Po chwili dowiadujemy się, po co ta meta: w akompaniamencie sporych oklasków wjeżdża tam dziewczyna, za którą jedzie auto serwisowe. Witana jest chlebem i solą przez pracownika pobliskiej restauracji (chyba było to ciasto i banan), ubiera się i błyskawicznie zjeżdża. O co chodzi – nie próbowałem się dowiadywać.
Bierzemy kilka łyków Coli, przy okazji pytam Hipci, dlaczego zaczęła sprint dobre trzy kilometry przed przełęczą. „A bo ja myślałam, że to już za tym zakrętem”.

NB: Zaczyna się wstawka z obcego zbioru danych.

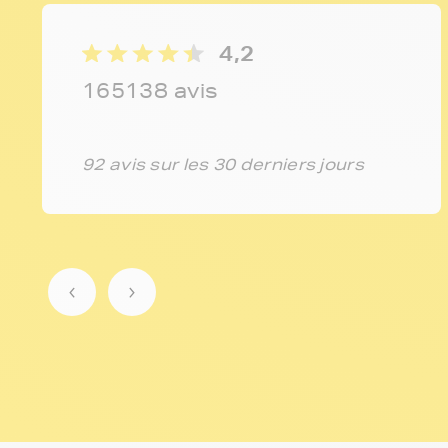
4,2
165138 avis
92 avis sur les 30 derniers jours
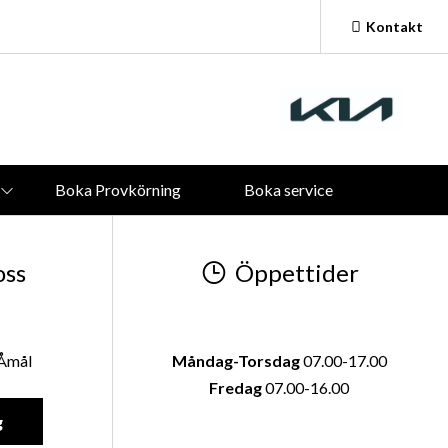
Kontakt
Vardagar:
09.00 - 18.00
Lördagar och Söndagar:
Stängt
Boka Provkörning
Boka service
oss
Öppettider
 Åmål
Måndag-Torsdag
07.00-17.00
Fredag
07.00-16.00
g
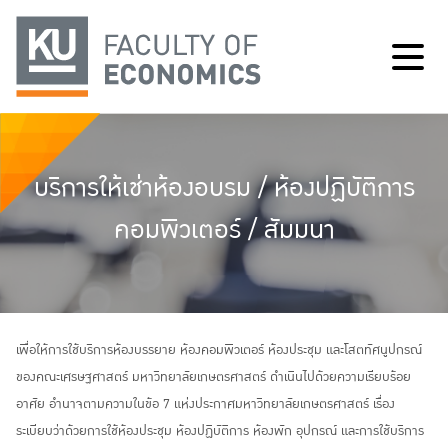
บริการให้เช่าห้องอบรม / ห้องปฏิบัติการ
คอมพิวเตอร์ / สัมมนา
เพื่อให้การใช้บริการห้องบรรยาย ห้องคอมพิวเตอร์ ห้องประชุม และโสตทัศนูปกรณ์
ของคณะเศรษฐศาสตร์ มหาวิทยาลัยเกษตรศาสตร์ ดำเนินไปด้วยความเรียบร้อย
อาศัย อำนาจตามความในข้อ 7 แห่งประกาศมหาวิทยาลัยเกษตรศาสตร์ เรื่อง
ระเบียบว่าด้วยการใช้ห้องประชุม ห้องปฏิบัติการ ห้องพัก อุปกรณ์ และการใช้บริการ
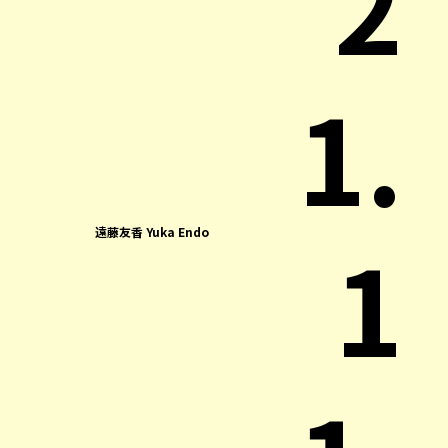
2
1.
1
遠藤友香 Yuka Endo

Ubieramy się i suniemy na dół. Koleżanka, która startowała, jest już małą kropeczką, dobre dwa kilometry od nas. Na zjeździe mamy piękne widoki, ale nie ma jak się nimi cieszyć, zjazd jest bardzo ostry, do tego wąska droga pozbawiona barierek, więc trzeba uważać. Mimo to trzeba się zatrzymać na jakieś zdjęcie, zwłaszcza że malowniczo wyglądają zakreślone na zboczach cienie chmur leniwie płynących bo niebie. Ze dwa razy staję też, sprawdzić, czy od solidnego hamowania za chwilę nie zostanę pozbawiony przedniej obręczy. Nadal jest cieplutka, ale odczekuję kilka chwil na wszelki wypadek.
W końcu zjazd przechodzi w coś łagodniejszego. Kończą się serpentyny wjeżdżamy w las a następnie do jakieś miejscowości, gdzie pokonując standardowe kurewsko strome miejscowe podjazdy rozpoczynamy trawers zbocza prowadzący lekko pod górę. Ruchu nie ma, mijamy jednego kolarza, który ubrany po cywilnemu i uśmiechnięty od ucha do ucha macha do nas pokazując okejkę. I od razu człowiekowi lepiej się jedzie.
Nadchodzi duża miejscowość o nazwie Aprica. Już z daleka wyglądało, jakby tam się szykowała przełączka i faktycznie, jakieś maleństwo tu jest (1176 m). Ale nie byle jakie maleństwo, nad drogą jest duży napis, z którego można wyczytać, że Giro d’Italia i jakieś tam jeszcze inne wyrazy. Nie zdążyłem zauważyć.
Z głównego zjazdu z przełęczy odbijamy w jakąś wąziutką dróżkę prowadzącą stromym zboczem, asfalt tu jest, ale pamięta chyba czasy Garibaldiego. Wjeżdżamy w jakieś sady, kradniemy kilka jabłek na zapas i robimy w Tirano ostatnie zakupy we Włoszech, parkując pod Lidlem. W końcu trzeba zrobić zakupy dzisiaj, bo nie wiadomo czy w Szwajcarii sklepy wzorem Austrii nie są czasem nieczynne.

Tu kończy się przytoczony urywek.